- Task instructions: Scan the entries below and count the lines holding the string "Knechtweb". Supply only the number.

┌─ Supplied material

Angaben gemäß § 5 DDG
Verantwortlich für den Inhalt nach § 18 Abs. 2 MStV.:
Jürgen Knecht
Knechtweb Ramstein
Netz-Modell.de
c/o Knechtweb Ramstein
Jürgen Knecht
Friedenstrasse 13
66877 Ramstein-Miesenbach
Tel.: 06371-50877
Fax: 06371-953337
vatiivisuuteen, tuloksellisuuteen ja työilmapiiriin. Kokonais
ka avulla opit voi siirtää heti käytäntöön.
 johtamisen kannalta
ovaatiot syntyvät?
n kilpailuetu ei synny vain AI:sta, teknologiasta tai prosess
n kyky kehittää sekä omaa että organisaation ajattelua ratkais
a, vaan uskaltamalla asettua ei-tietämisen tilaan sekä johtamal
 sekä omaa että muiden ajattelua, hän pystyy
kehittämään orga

└─
┌─ Supplied material

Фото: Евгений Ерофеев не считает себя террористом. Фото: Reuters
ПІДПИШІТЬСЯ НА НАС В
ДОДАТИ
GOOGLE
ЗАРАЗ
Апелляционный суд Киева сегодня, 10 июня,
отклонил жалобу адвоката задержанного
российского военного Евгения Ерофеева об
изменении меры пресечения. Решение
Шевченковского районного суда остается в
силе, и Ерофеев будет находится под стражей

└─
┌─ Supplied material

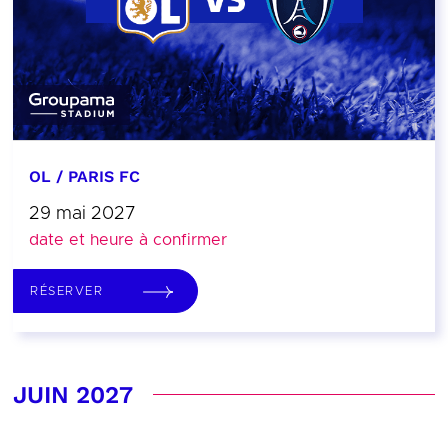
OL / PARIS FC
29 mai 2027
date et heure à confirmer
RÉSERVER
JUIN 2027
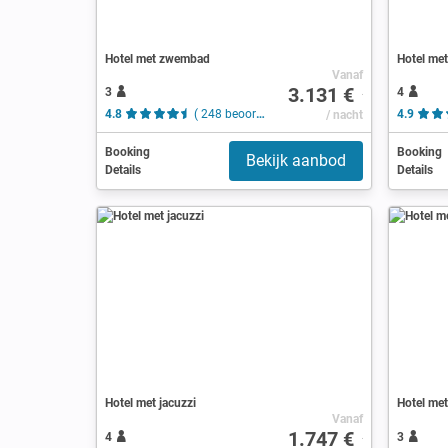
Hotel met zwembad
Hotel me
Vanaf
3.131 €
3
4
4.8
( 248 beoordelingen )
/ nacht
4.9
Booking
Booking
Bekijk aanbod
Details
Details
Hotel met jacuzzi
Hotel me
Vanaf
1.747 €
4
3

└─

- Your solution: 2